Recuerdo la primera vez que leí aquel libro cuyo título me reservo. En todo caso, lo relevante no es el nombre, sino la historia que voy a contarles y que a lo mejor le recuerde a usted una experiencia similar.

Durante varios años admiré esa atractiva obra impresa a prudente distancia. Me llamaba la atención, mucho, pero por alguna u otra razón no me animaba a acercarme a ella, sacarla del estante en el que siempre la veía y ojearla.

Aunque leer es uno de mis mayores placeres, no siempre mi relación con los textos es fluida y espontánea; de cuando en cuando me trabo, algo -un misterio- me impide dar los primeros pasos: palpar la carátula, oler el papel, darle un vistazo al prólogo. Eso que llaman coqueteo literario, paso que antecede a la seducción editorial.

Sin embargo, la celebración del Día Internacional del Libro de hace 10 años nos acercó, nos puso en el mismo camino y ¡se hizo la luz!

De repente me descubrí saboreando sus primeras páginas una noche en la que mi aliento comenzó oliendo a whisky con soda y terminó despidiendo el aroma a duraznos y tabaco de la tinta y el papel.

No caí por accidente en esa telaraña de palabras, me lancé contra ella de manera voluntaria y giré hasta acabar envuelto por aquella red de personajes, diálogos, escenarios, situaciones, tensiones, enigmas y clímax.

“¡Que me devore esta araña de la narrativa!”, me dije en aquella ocasión. “¡Que me inyecte el dulce veneno de su tinta indeleble! ¡Que me reduzca a cascarón de lector como si fuese el cadáver de una mariposa de primera edición o el epílogo de un abejón revisado y ampliado!”

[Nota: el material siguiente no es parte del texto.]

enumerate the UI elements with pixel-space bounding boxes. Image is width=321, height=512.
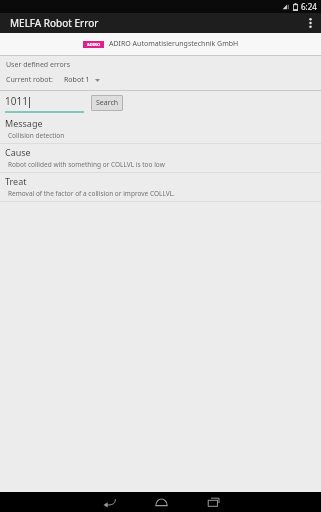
button[interactable]: Home	[135, 492, 187, 512]
staticText: Treat	[5, 175, 27, 187]
staticText: Search	[96, 98, 119, 108]
button[interactable]: More options	[299, 13, 321, 33]
button[interactable]: Robot 1	[62, 74, 102, 86]
staticText: Robot collided with something or COLLVL …	[8, 160, 165, 169]
staticText: Collision detection	[8, 131, 65, 140]
staticText: 6:24	[301, 1, 317, 12]
staticText: 1011	[5, 94, 28, 108]
button[interactable]: Back	[83, 492, 135, 512]
staticText: Cause	[5, 146, 31, 158]
staticText: Removal of the factor of a collision or …	[8, 189, 175, 198]
button[interactable]: Message	[0, 115, 321, 143]
staticText: User defined errors	[6, 60, 71, 70]
staticText: ADIRO Automatisierungstechnik GmbH	[109, 39, 239, 49]
button[interactable]: Recent apps	[187, 492, 239, 512]
staticText: ADIRO	[87, 42, 101, 47]
staticText: Robot 1	[64, 75, 90, 85]
button[interactable]: Cause	[0, 144, 321, 172]
button[interactable]: 1011	[5, 94, 84, 113]
button[interactable]: Search	[91, 95, 123, 111]
button[interactable]: Treat	[0, 173, 321, 201]
staticText: MELFA Robot Error	[10, 16, 99, 30]
staticText: Message	[5, 117, 43, 129]
staticText: Current robot:	[6, 75, 53, 85]
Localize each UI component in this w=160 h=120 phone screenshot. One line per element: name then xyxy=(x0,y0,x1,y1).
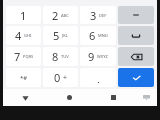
staticText: ABC xyxy=(61,13,69,18)
button[interactable]: *# xyxy=(6,68,41,87)
button[interactable]: 8 xyxy=(43,47,78,66)
staticText: 5 xyxy=(53,28,60,43)
button[interactable]: Switch keyboard xyxy=(135,89,157,106)
staticText: 1 xyxy=(20,8,27,23)
button[interactable]: 7 xyxy=(6,47,41,66)
staticText: MNO xyxy=(98,33,108,38)
button[interactable]: 5 xyxy=(43,26,78,45)
staticText: 4 xyxy=(15,28,22,43)
staticText: GHI xyxy=(24,33,32,38)
button[interactable]: 9 xyxy=(80,47,116,66)
button[interactable]: 6 xyxy=(80,26,116,45)
staticText: 7 xyxy=(14,49,21,64)
button[interactable]: 4 xyxy=(6,26,41,45)
button[interactable]: 2 xyxy=(43,6,78,24)
button[interactable]: . xyxy=(80,68,116,87)
button[interactable]: Hide keyboard xyxy=(3,89,47,106)
button[interactable]: 1 xyxy=(6,6,41,24)
staticText: WXYZ xyxy=(97,54,108,59)
staticText: 8 xyxy=(52,49,59,64)
staticText: JKL xyxy=(62,33,68,38)
staticText: 3 xyxy=(90,8,97,23)
staticText: 6 xyxy=(89,28,96,43)
button[interactable]: Enter xyxy=(118,68,154,87)
button[interactable]: Backspace xyxy=(118,47,154,66)
staticText: 0 xyxy=(54,70,61,85)
button[interactable]: Recent apps xyxy=(91,89,135,106)
button[interactable]: Dash xyxy=(118,6,154,24)
staticText: . xyxy=(97,73,100,85)
staticText: TUV xyxy=(61,54,69,59)
staticText: 9 xyxy=(88,49,95,64)
button[interactable]: Space xyxy=(118,26,154,45)
staticText: + xyxy=(63,73,68,83)
staticText: 2 xyxy=(52,8,59,23)
staticText: *# xyxy=(20,74,28,82)
staticText: PQRS xyxy=(23,54,34,59)
button[interactable]: 0 xyxy=(43,68,78,87)
staticText: DEF xyxy=(99,13,107,18)
button[interactable]: Home xyxy=(47,89,91,106)
button[interactable]: 3 xyxy=(80,6,116,24)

A pesar del gozo que me produjo el hallazgo, pensé que, como suele suceder, permanecería en ese Edén de metáforas, prosopopeyas y anáforas durante algunos días, a lo sumo unas cuantas semanas, y luego sería expulsado del paraíso, o bien, lo abandonaría por mi propia decisión.

Sin embargo, ha transcurrido una década desde aquel 23 de abril del 2011 y aún conservo en mi piel de lector hilos de esa telaraña de oraciones, párrafos y capítulos.

Todavía percibo la fragancia de los frutos de esa bella tierra escrita que no se encuentra delimitada por los ríos Pisón, Gihón, Hidekel y Eufrates, sino por Orlando, de Virginia Woolf; El diablo en la botella, de Robert Louis Stevenson; Ada o el ardor, de Vladimir Nabokov, y El mar, el mar, de Iris Murdoch.

Y aunque hace ya casi dos semanas que no mastico la jugosa pulpa de ese prohibido fruto literario, mi aliento sigue dando cuenta de una historia de 10 años.

¡Cuánto cuesta romper con un libro telaraña! Nada fácil hacerlo, pues se trata de un relato que marca, deja huella, abre surcos, una historia que uno quiere volver a leer, un texto que es esencialmente el mismo pero siempre comunica algo diferente que nos hace pensar, revisar, escarbar, preguntar, confrontar, replantear…

Ejemplar con el que reímos y lloramos, cantamos y gritamos, hablamos y enmudecemos, anotamos y borramos, amamos y odiamos, confiamos y dudamos, mostramos y ocultamos, sanamos y enfermamos, sembramos y talamos, regamos y secamos, calzamos y desencajamos, vivimos y morimos.

No todos los días tropezamos con un volumen así, que se niega a ser cerrado y olvidado… ¡Vaya conflicto literario! ¡Vaya dilema editorial!